Ver. 3. If so that being clothed we shall not be found naked. Instead of clothed, some read unclothed, through a difference of a letter in the Greek compound verb. This reading is followed by Augustine and Bede, Ambrose, Tertullian, and Paulinus; and Augustine thus gives the sense: "We shall be clothed upon with heavenly glory, when once we are stripped of this body and clothed with Christ."

We should observe that the Apostle here distinguishes three things, (1.) the being unclothed and naked, (2.) the being clothed, (3.) the being clothed upon. As in the last verse he called our heavenly glory a house, so here by another metaphor he calls it a robe. Now some explain this passage thus: We long to be clothed upon with our heavenly home, the heavenly and incorruptible body, in such a way, however, that we may be gifted with immortality and glory, and be found not bare, but clothed with glory. For, as the Apostle says in I Cor. xv. 51: "We shall all rise indeed to immortality, but we shall not all he changed into glory." But this is true of the reprobate alone. Although they will have an immortal body, yet it cannot be said that they will have a celestial body; this will be the endowment of the Blessed only. A celestial body, then, is one that is both immortal and glorious, and consequently they that have this are necessarily clothed and not found naked. This is the distinction pointed out here by the Apostle in the conditional statement, "If so be that, being clothed, we shall not be found naked."

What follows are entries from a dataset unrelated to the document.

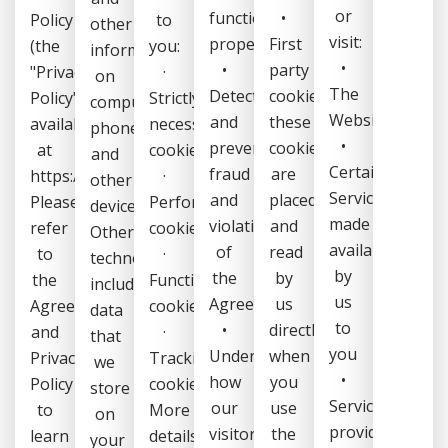
or
function
•
Policy
to
other
visit:
properly,
First
(the
you:
information
•
•
party
"Privacy
·
on
The
Detect
cookies:
Policy",
Strictly
computers,
Website
and
these
available
necessary
phones
•
prevent
cookies
at
cookies
and
Certain
fraud
are
https://kaleris.com/legal/.
·
other
Services
and
placed
Please
Performance
devices.
made
violations
and
refer
cookies
Other
available
of
read
to
·
technologies,
by
the
by
the
Functionality
including
us
Agreement,
us
Agreement
cookies
data
to
•
directly
and
·
that
you
Understand
when
Privacy
Tracking
we
•
how
you
Policy
cookies
store
Services
our
use
to
More
on
provided
visitors
the
learn
details
your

Secondly, S. Chrysostom, Theophylact, Theodoret, Ambrose explain the passage differently. They say: This house, i.e., this celestial glory will be our portion if we be found worthy of it, and are placed among the elect and not the reprobate: in other words, if we are found clothed with grace, charity, and good works, and not naked without them. This is the sentence of S. Paulinus (Ep. 8 ad Sever. Sulpit.). He says: "If, when you are stripped of your body, you be not found naked of good works." If we be clothed with them, then God will super-clothe us with the new robe of eternal glory. But since in the next verse he explains this nakedness to be the separation of the soul from the body, in the words not for that we would be unclothed, i.e., of the body, so that the soul alone be beatified in nakedness, but clothed upon, it seems better, with Tertullian (de Resurr. Carnis, c. 42), to say that we are called naked and unclothed when we are dead, and when the soul has lost the body; and consequently that we are clothed when the soul regains the body, and puts it on as her robe, and are clothed upon when the body is clad and adorned with heavenly glory as its robe. As the soul's dress will be the body, so the body's will be glory; and thus the soul will be clothed with the body, and clothed upon with glory. Therefore, we long to be clothed upon with it, "if so be that, being clothed, we shall not be found naked."

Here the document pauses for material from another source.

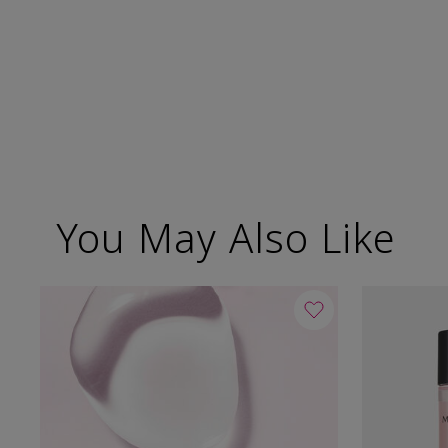
You May Also Like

We should notice again that the word if points to something that is peculiar and not common to all the elect, but proper to those only who shall be found at the end of the world alive and clothed with the body, and who so live, or so die, as quickly to rise again, and seem to be not dead but alive, clothed upon with immortality. As Cajetan rightly points out, the sense therefore is: It will not be our lot to be dissolved in death, from which we naturally shrink, and on account of which we groan, but to be clothed upon with glory, which we so ardently long for; that is to say, if at the end of the world we be found remaining and not yet dead, but clad with the body, and so not be made naked; or if so, at all events for so short a time that we may be said to pass from this life to eternity.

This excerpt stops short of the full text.